#### PROBLEM DETAILS
Could you retype all of the entries exactly, without their pictures?

-- DATA RECORDS follows --

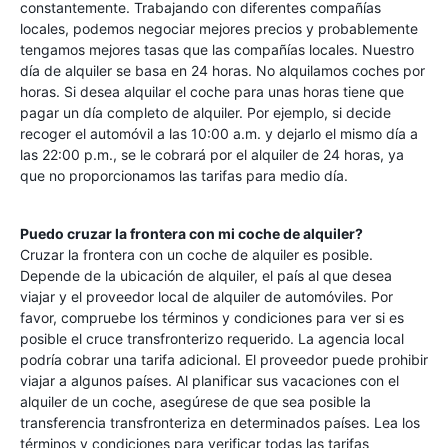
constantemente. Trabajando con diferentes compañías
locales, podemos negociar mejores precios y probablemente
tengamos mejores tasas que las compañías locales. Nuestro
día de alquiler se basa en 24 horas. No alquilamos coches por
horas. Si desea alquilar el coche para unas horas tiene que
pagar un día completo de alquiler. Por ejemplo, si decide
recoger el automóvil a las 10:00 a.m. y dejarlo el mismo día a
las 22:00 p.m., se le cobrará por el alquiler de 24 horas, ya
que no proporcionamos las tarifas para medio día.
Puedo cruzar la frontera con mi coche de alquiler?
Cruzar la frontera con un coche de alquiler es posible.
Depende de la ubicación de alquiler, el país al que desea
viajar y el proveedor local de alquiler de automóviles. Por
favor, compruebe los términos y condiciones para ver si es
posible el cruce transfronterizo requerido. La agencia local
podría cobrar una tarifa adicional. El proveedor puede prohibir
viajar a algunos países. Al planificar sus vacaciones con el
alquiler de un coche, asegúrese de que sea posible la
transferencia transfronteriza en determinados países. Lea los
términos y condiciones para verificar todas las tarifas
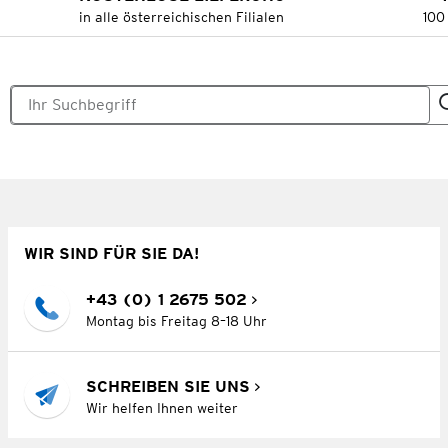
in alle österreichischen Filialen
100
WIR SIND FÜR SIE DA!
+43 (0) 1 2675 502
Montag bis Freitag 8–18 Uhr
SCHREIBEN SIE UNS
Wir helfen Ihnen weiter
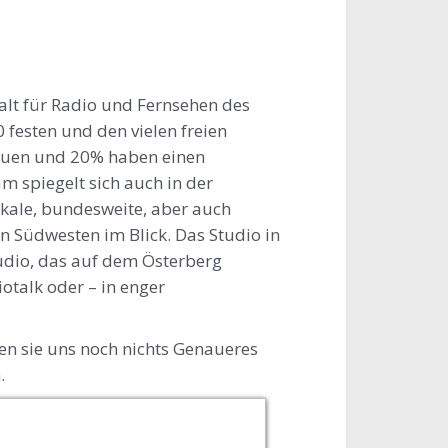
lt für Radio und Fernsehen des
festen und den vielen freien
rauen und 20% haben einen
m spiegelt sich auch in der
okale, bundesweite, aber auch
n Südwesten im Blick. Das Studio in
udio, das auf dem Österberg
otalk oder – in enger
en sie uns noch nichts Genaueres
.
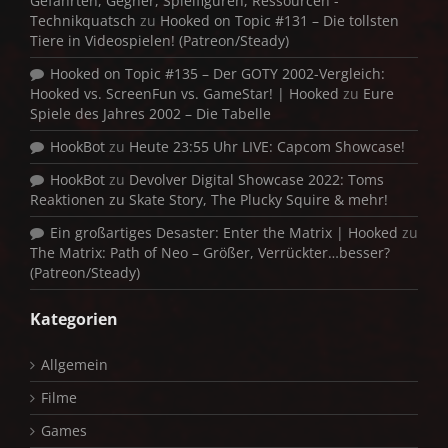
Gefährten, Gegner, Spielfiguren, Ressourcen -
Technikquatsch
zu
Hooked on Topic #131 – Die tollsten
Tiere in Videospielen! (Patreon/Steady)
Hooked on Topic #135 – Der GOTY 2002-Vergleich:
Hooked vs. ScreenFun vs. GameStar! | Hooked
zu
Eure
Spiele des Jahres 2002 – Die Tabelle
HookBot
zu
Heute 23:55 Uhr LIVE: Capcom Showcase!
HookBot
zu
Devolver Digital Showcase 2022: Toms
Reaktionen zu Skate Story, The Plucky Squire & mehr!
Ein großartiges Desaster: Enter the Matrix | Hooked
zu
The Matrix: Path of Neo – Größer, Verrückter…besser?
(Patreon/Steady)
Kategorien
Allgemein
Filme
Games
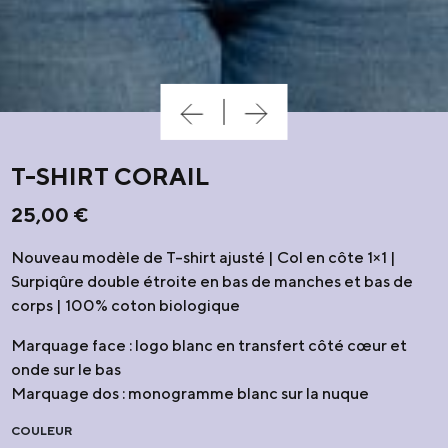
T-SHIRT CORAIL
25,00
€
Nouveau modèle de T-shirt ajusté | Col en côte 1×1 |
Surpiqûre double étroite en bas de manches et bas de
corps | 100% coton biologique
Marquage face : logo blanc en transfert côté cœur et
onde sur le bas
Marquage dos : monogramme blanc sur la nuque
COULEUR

-- DATA RECORDS concluded --

#### TASK OUTPUT
constantemente. Trabajando con diferentes compañías
locales, podemos negociar mejores precios y probablemente
tengamos mejores tasas que las compañías locales. Nuestro
día de alquiler se basa en 24 horas. No alquilamos coches por
horas. Si desea alquilar el coche para unas horas tiene que
pagar un día completo de alquiler. Por ejemplo, si decide
recoger el automóvil a las 10:00 a.m. y dejarlo el mismo día a
las 22:00 p.m., se le cobrará por el alquiler de 24 horas, ya
que no proporcionamos las tarifas para medio día.
Puedo cruzar la frontera con mi coche de alquiler?
Cruzar la frontera con un coche de alquiler es posible.
Depende de la ubicación de alquiler, el país al que desea
viajar y el proveedor local de alquiler de automóviles. Por
favor, compruebe los términos y condiciones para ver si es
posible el cruce transfronterizo requerido. La agencia local
podría cobrar una tarifa adicional. El proveedor puede prohibir
viajar a algunos países. Al planificar sus vacaciones con el
alquiler de un coche, asegúrese de que sea posible la
transferencia transfronteriza en determinados países. Lea los
términos y condiciones para verificar todas las tarifas
in alle österreichischen Filialen
100
WIR SIND FÜR SIE DA!
+43 (0) 1 2675 502
Montag bis Freitag 8–18 Uhr
SCHREIBEN SIE UNS
Wir helfen Ihnen weiter
lt für Radio und Fernsehen des
festen und den vielen freien
rauen und 20% haben einen
m spiegelt sich auch in der
okale, bundesweite, aber auch
n Südwesten im Blick. Das Studio in
udio, das auf dem Österberg
otalk oder – in enger
en sie uns noch nichts Genaueres
.
Gefährten, Gegner, Spielfiguren, Ressourcen -
Technikquatsch
zu
Hooked on Topic #131 – Die tollsten
Tiere in Videospielen! (Patreon/Steady)
Hooked on Topic #135 – Der GOTY 2002-Vergleich:
Hooked vs. ScreenFun vs. GameStar! | Hooked
zu
Eure
Spiele des Jahres 2002 – Die Tabelle
HookBot
zu
Heute 23:55 Uhr LIVE: Capcom Showcase!
HookBot
zu
Devolver Digital Showcase 2022: Toms
Reaktionen zu Skate Story, The Plucky Squire & mehr!
Ein großartiges Desaster: Enter the Matrix | Hooked
zu
The Matrix: Path of Neo – Größer, Verrückter…besser?
(Patreon/Steady)
Kategorien
Allgemein
Filme
Games
T-SHIRT CORAIL
25,00
€
Nouveau modèle de T-shirt ajusté | Col en côte 1×1 |
Surpiqûre double étroite en bas de manches et bas de
corps | 100% coton biologique
Marquage face : logo blanc en transfert côté cœur et
onde sur le bas
Marquage dos : monogramme blanc sur la nuque
COULEUR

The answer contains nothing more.